## [DATA SUPPLIED]
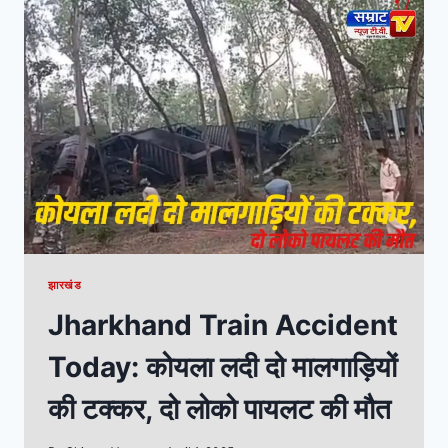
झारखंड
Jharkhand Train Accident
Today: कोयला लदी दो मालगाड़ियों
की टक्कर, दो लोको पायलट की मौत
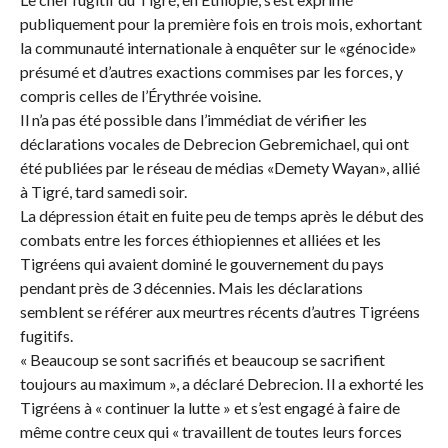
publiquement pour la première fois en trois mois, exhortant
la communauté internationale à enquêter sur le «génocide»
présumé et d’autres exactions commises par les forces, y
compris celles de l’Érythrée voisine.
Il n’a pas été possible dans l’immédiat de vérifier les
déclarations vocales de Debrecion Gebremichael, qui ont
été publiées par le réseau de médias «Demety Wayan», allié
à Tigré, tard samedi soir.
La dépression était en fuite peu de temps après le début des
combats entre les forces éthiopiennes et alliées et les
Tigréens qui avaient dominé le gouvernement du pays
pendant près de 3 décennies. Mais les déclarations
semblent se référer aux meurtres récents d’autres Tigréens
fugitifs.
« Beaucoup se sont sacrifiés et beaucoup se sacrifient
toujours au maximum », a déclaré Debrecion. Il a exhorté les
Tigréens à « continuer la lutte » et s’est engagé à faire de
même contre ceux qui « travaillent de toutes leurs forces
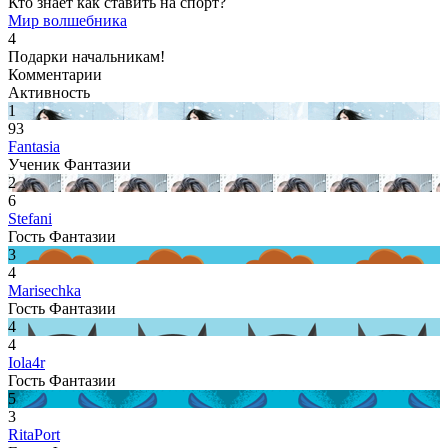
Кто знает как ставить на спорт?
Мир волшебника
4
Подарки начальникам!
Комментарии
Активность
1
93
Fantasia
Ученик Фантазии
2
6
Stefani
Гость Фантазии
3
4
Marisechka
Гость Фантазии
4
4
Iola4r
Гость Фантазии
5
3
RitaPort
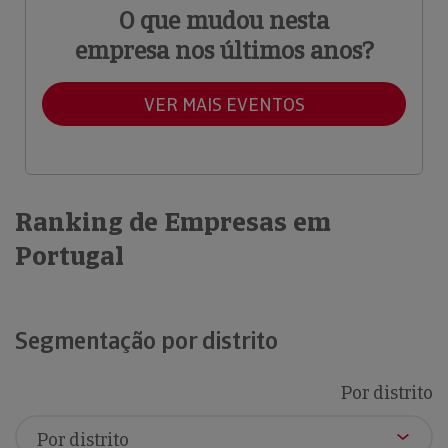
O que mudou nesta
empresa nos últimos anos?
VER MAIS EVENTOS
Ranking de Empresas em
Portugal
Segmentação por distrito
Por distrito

==

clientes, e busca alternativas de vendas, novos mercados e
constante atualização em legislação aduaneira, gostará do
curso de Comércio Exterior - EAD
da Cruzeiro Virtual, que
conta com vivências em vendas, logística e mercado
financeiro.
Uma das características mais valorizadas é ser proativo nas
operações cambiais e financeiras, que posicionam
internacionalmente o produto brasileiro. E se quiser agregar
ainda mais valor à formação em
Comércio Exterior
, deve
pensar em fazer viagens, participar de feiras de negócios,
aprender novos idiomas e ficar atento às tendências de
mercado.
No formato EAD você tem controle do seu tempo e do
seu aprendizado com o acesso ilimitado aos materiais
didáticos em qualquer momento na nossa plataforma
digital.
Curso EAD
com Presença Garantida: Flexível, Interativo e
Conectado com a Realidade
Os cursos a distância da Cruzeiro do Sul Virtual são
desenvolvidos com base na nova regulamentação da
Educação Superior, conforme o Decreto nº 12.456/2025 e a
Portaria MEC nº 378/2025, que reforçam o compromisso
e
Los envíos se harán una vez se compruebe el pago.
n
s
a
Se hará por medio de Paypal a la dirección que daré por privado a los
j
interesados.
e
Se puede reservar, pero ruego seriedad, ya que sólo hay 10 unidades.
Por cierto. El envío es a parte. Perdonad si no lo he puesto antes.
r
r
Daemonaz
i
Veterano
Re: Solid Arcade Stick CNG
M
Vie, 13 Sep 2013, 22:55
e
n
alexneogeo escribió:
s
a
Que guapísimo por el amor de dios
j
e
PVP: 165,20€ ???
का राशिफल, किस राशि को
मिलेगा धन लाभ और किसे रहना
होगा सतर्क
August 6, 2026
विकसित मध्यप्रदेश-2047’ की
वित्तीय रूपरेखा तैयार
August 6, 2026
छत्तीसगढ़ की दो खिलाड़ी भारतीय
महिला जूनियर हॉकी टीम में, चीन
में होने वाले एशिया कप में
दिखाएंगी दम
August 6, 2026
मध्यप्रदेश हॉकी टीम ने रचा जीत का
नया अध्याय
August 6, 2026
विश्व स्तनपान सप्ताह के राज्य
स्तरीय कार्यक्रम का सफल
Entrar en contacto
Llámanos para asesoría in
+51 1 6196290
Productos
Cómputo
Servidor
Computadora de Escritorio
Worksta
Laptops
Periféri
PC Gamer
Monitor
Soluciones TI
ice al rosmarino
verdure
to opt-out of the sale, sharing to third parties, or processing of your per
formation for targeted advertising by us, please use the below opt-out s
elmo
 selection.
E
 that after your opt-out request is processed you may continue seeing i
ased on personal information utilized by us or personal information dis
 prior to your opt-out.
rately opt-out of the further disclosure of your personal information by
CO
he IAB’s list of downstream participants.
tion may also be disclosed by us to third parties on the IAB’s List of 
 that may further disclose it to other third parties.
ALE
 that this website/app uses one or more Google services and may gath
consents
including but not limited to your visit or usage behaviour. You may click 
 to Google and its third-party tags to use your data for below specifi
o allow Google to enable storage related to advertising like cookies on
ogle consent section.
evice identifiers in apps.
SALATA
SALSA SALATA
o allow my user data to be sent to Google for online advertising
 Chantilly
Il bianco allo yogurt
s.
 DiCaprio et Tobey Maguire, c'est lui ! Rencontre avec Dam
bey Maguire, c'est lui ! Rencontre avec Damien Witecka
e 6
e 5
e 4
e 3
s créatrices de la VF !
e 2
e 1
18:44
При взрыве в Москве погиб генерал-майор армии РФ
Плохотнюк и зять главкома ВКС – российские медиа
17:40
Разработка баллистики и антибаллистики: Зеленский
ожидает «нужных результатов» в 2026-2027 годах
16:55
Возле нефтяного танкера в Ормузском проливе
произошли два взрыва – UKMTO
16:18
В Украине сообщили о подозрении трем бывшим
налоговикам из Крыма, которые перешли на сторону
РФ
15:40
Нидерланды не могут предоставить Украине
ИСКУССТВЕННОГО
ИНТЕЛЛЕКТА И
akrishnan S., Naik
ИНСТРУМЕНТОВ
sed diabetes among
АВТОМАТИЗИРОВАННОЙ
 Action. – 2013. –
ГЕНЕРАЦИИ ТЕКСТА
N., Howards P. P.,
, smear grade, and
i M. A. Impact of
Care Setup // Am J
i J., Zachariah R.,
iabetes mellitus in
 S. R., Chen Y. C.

* * *

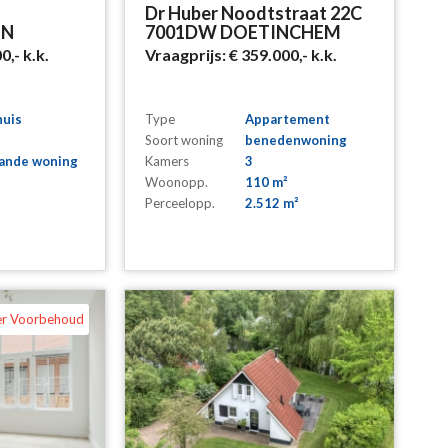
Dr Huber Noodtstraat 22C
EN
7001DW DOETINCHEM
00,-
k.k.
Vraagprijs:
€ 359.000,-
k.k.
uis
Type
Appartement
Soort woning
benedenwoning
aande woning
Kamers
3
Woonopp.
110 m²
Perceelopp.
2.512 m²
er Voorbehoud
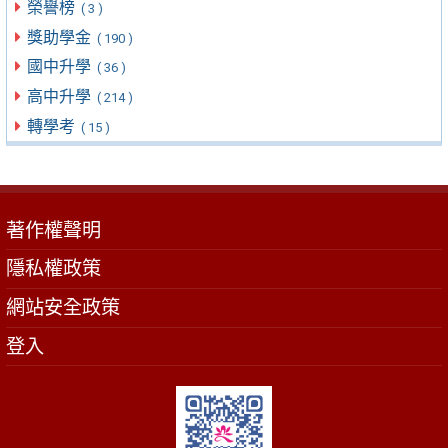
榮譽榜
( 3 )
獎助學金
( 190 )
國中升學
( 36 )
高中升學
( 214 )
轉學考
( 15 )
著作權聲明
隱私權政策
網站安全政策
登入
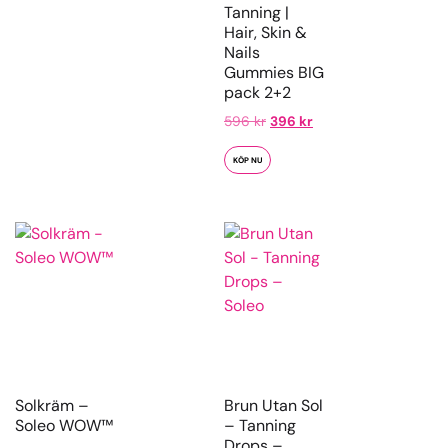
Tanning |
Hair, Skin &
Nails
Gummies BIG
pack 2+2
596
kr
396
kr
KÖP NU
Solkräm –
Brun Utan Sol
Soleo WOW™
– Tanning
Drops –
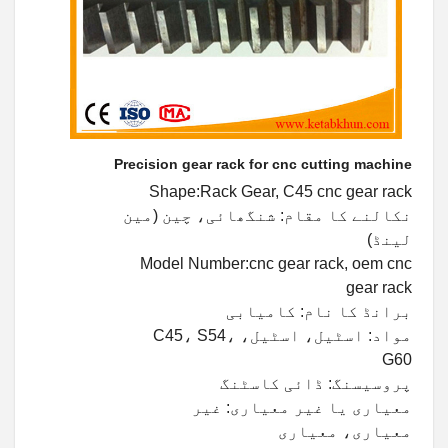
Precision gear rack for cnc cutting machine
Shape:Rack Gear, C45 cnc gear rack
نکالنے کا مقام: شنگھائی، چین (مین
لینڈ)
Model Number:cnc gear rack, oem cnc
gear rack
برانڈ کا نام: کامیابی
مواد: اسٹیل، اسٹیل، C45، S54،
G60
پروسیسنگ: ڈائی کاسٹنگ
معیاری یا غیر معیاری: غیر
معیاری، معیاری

## [TASK DIRECTIONS]
Reproduce word for word the material above, beginning with the line that contains "da Cruzeiro Virtual, que" and ending with the line that contains "मिलेगा धन लाभ और किसे रहना".

## [RESULT FOR THIS TASK]
da Cruzeiro Virtual, que
conta com vivências em vendas, logística e mercado
financeiro.
Uma das características mais valorizadas é ser proativo nas
operações cambiais e financeiras, que posicionam
internacionalmente o produto brasileiro. E se quiser agregar
ainda mais valor à formação em
Comércio Exterior
, deve
pensar em fazer viagens, participar de feiras de negócios,
aprender novos idiomas e ficar atento às tendências de
mercado.
No formato EAD você tem controle do seu tempo e do
seu aprendizado com o acesso ilimitado aos materiais
didáticos em qualquer momento na nossa plataforma
digital.
Curso EAD
com Presença Garantida: Flexível, Interativo e
Conectado com a Realidade
Os cursos a distância da Cruzeiro do Sul Virtual são
desenvolvidos com base na nova regulamentação da
Educação Superior, conforme o Decreto nº 12.456/2025 e a
Portaria MEC nº 378/2025, que reforçam o compromisso
e
Los envíos se harán una vez se compruebe el pago.
n
s
a
Se hará por medio de Paypal a la dirección que daré por privado a los
j
interesados.
e
Se puede reservar, pero ruego seriedad, ya que sólo hay 10 unidades.
Por cierto. El envío es a parte. Perdonad si no lo he puesto antes.
r
r
Daemonaz
i
Veterano
Re: Solid Arcade Stick CNG
M
Vie, 13 Sep 2013, 22:55
e
n
alexneogeo escribió:
s
a
Que guapísimo por el amor de dios
j
e
PVP: 165,20€ ???
का राशिफल, किस राशि को
मिलेगा धन लाभ और किसे रहना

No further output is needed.